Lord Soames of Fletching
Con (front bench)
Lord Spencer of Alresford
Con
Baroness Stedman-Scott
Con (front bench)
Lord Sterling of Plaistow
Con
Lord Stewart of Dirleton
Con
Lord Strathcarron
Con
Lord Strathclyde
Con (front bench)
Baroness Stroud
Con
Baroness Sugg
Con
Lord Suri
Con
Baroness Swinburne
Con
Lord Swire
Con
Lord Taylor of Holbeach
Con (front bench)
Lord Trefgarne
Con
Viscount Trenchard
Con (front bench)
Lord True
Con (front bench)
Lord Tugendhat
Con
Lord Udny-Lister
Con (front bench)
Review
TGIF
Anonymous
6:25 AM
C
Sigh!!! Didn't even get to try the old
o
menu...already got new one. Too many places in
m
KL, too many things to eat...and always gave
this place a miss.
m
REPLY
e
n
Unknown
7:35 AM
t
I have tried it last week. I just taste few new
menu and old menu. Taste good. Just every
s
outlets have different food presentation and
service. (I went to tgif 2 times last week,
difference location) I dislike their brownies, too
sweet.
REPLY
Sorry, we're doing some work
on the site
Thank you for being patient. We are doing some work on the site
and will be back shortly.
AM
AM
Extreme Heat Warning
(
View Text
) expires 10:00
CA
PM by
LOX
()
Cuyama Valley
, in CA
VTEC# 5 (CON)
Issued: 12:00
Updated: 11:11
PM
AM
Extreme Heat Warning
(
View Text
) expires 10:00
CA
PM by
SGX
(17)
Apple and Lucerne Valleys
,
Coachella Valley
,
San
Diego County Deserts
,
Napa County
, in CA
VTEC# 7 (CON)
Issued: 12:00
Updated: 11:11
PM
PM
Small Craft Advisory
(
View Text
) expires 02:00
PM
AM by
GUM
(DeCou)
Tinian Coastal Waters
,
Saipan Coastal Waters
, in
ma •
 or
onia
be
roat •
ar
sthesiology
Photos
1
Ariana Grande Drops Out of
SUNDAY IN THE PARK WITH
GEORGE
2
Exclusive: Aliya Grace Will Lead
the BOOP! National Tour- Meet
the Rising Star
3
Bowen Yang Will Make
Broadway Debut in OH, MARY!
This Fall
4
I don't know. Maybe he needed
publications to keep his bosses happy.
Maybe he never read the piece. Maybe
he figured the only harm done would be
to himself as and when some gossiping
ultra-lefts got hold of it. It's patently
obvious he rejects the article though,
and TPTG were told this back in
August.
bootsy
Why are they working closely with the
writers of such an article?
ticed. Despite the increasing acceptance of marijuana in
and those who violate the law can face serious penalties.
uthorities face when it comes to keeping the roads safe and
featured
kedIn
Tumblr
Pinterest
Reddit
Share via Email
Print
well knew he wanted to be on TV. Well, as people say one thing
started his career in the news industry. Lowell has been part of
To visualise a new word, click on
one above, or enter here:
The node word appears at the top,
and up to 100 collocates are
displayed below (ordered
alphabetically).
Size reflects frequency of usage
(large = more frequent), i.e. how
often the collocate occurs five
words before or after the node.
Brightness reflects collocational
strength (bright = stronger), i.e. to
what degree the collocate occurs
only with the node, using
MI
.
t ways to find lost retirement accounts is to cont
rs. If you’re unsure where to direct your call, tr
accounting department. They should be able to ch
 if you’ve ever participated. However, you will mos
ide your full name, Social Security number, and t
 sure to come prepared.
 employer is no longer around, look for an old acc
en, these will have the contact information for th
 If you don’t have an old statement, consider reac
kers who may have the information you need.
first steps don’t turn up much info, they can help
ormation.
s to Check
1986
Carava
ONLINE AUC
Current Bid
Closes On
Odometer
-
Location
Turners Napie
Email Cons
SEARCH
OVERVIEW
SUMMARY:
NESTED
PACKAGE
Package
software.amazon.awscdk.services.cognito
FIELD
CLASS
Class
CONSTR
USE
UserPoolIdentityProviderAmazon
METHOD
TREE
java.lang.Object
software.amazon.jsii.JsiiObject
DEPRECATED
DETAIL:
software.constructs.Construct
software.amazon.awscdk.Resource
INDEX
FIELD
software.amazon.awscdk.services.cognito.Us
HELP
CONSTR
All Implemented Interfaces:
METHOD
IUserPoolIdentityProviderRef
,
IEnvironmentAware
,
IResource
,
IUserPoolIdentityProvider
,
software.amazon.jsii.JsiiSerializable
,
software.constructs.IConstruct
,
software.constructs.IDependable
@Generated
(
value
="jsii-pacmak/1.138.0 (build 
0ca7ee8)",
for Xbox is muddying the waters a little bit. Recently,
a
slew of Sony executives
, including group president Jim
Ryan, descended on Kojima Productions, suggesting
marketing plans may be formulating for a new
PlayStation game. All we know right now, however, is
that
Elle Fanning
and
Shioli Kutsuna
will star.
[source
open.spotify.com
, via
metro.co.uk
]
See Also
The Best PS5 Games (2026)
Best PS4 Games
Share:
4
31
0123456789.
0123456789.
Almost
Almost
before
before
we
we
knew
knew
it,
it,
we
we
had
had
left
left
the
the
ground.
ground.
______________________________
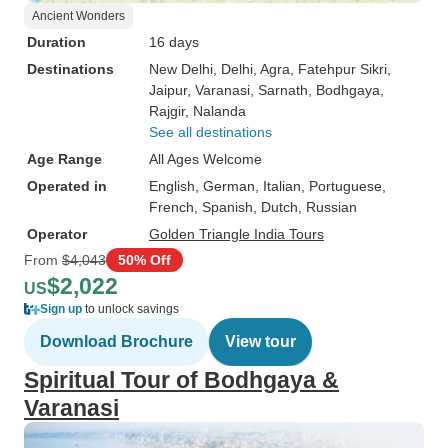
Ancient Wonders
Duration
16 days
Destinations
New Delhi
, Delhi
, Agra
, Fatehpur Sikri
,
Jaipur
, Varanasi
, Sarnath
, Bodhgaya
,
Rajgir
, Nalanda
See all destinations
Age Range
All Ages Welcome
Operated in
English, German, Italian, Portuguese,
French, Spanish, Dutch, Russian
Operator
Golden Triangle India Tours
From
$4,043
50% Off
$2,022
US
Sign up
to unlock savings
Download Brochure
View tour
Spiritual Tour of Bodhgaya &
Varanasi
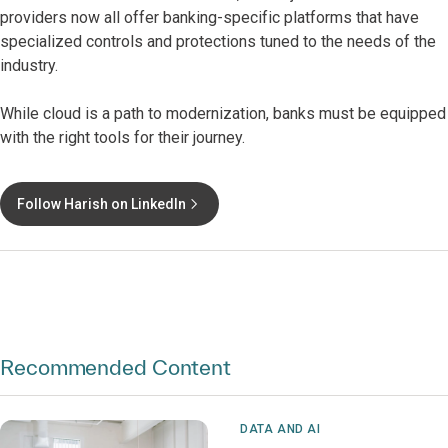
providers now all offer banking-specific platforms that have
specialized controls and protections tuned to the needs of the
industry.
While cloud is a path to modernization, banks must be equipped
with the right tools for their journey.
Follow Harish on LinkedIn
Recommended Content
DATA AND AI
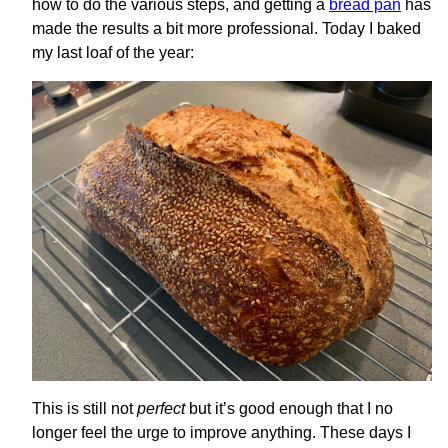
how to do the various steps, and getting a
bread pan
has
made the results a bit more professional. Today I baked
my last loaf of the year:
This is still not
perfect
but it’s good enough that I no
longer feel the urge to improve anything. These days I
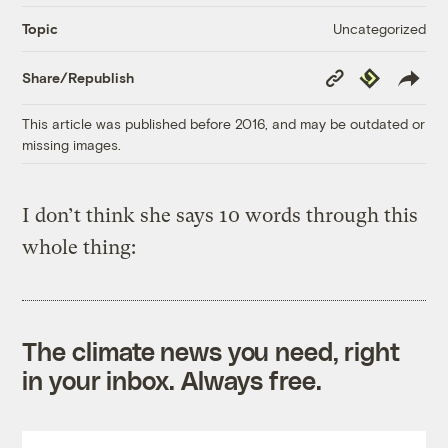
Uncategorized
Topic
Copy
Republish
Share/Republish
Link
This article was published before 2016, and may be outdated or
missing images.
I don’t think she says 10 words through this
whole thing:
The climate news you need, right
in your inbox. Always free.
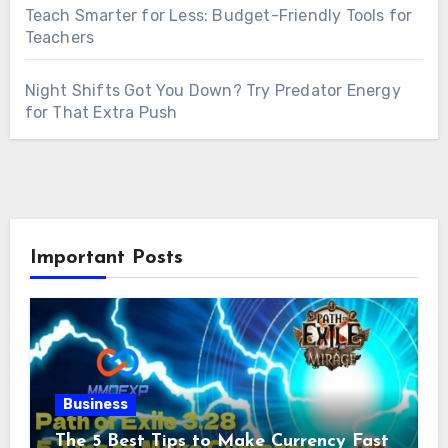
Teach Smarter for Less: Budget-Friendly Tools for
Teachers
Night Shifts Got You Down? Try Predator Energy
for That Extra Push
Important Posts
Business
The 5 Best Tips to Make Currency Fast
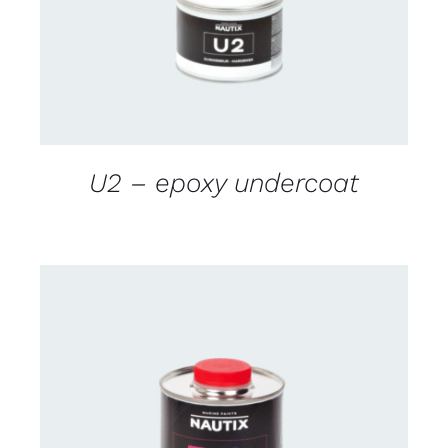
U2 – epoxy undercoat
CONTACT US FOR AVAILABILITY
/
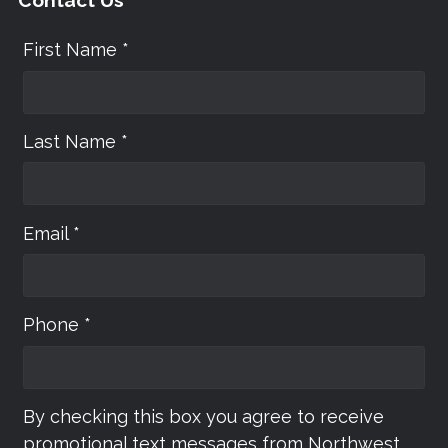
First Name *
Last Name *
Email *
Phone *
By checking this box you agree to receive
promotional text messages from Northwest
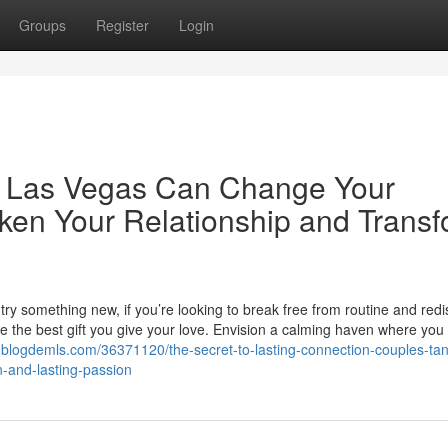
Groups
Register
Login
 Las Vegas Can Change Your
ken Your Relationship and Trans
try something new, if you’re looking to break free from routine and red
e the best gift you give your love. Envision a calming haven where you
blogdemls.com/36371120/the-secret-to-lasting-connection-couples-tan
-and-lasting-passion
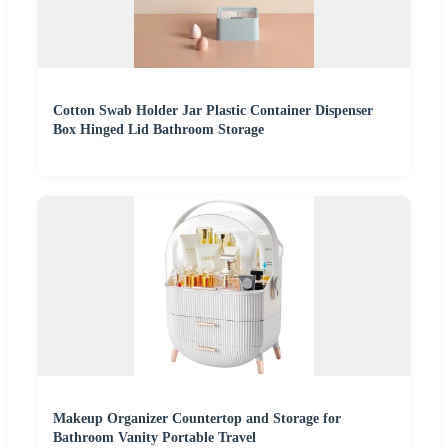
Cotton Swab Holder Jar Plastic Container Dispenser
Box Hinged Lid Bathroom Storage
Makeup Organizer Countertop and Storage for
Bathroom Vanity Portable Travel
______________________________
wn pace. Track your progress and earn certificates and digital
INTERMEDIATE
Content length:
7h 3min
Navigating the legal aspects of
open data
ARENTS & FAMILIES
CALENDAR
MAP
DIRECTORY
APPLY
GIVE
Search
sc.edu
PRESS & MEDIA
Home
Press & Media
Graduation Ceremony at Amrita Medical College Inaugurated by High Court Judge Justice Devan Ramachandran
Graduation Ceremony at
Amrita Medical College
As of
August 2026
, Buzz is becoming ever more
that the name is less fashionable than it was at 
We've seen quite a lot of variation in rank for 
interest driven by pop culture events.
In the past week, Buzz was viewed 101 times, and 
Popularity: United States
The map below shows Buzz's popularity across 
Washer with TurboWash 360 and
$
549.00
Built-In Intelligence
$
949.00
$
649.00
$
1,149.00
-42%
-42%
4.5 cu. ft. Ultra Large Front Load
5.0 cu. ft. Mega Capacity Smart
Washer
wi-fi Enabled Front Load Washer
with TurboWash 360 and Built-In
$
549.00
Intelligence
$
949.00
______________________________
▶ _Activity_
Look through the entries above, and wherever a line holds the word "site", copy it.

▶ _Output for this exercise_
on the site
Thank you for being patient. We are doing some work on the site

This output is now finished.